ZNRD1-AS and RP11-819C21.1 long non-coding RNA changes following painful laser stimulation correlate with laser-evoked potential amplitude and habituation in healthy subjects: A pilot study.

Authors

Santoro M, Vollono C, Pazzaglia C, Di Sipio E, Giordano R, Padua L, Arendt-Nielsen L, Valeriani M
Eur J Pain. 2020 Mar; 24(3):593-603.
PMID: 31782860.

Abstract

Long non-coding RNAs (lncRNAs) are a group of non-coding RNAs that act as regulators of gene expression; they are implicated in various human diseases and have been reported to be involved in the modulation of pain.
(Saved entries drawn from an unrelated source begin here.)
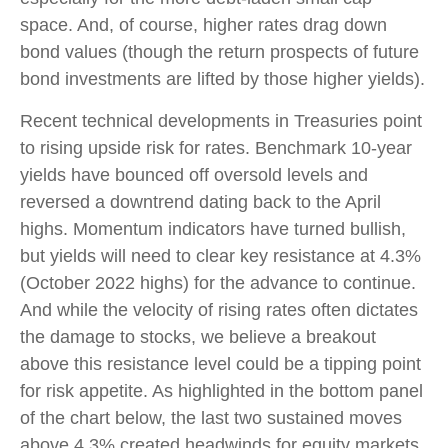
space. And, of course, higher rates drag down
bond values (though the return prospects of future
bond investments are lifted by those higher yields).
Recent technical developments in Treasuries point
to rising upside risk for rates. Benchmark 10-year
yields have bounced off oversold levels and
reversed a downtrend dating back to the April
highs. Momentum indicators have turned bullish,
but yields will need to clear key resistance at 4.3%
(October 2022 highs) for the advance to continue.
And while the velocity of rising rates often dictates
the damage to stocks, we believe a breakout
above this resistance level could be a tipping point
for risk appetite. As highlighted in the bottom panel
of the chart below, the last two sustained moves
above 4.3% created headwinds for equity markets.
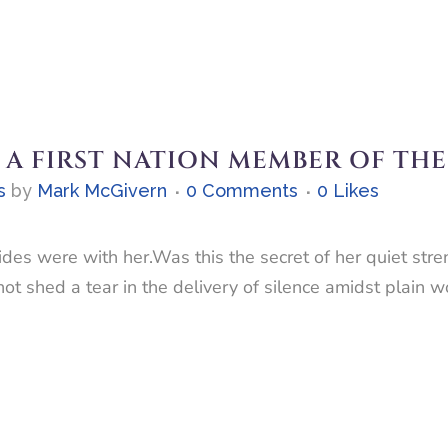
 A FIRST NATION MEMBER OF TH
s
by
Mark McGivern
0 Comments
0
Likes
ides were with her.Was this the secret of her quiet str
ot shed a tear in the delivery of silence amidst plain 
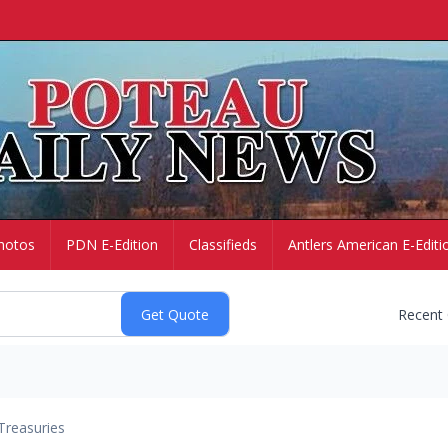
hotos
PDN E-Edition
Classifieds
Antlers American E-Editi
Recent
Treasuries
We aimed to study whether: 1) lncRNAs modifications could be found in an experimental model of pain and 2) there was a correlation between lncRNA changes and laser evoked potential (LEP) amplitude/laser-pain rating. LEPs were recorded from 11 healthy subjects to both left hand and perioral region stimulation. Three consecutive averages were calculated for each stimulation site in order to investigate the LEP amplitude habituation. Blood samples were obtained immediately before LEP recording (pre-pain) and 30-min after the recording of the last LEP average (post-pain). Eighty-four lncRNAs, involved in autoimmunity and human inflammatory response, were screened. The criteria used for lncRNAs analysis were fold change > 2 and p < .05. By Real-Time PCR, we identified 2 lncRNAs up-regulated at the post-pain time, as compared to thepre-pain time: RP11-819C21.1 (fold change = 8.2; p = .038) and ZNRD1 antisense RNA 1 non-protein coding (ZNRD1-AS) (fold change = 6.3; p = .037). The ZNRD1-AS up-regulation was directly correlated with the N1 amplitude, while the RP11-819C21.1 increase after pain showed a correlation with the reduced N2/P2 amplitude and laser-pain habituation. This is the first study showing lncRNA changes in a human experimental phasic pain model. The correlation between lncRNA changes and LEP amplitude and habituation suggests that RP11-819C21.1 and ZNRD1-AS could be involved in the pathophysiology of painful diseases characterized by abnormal excitability of the cerebral cortex.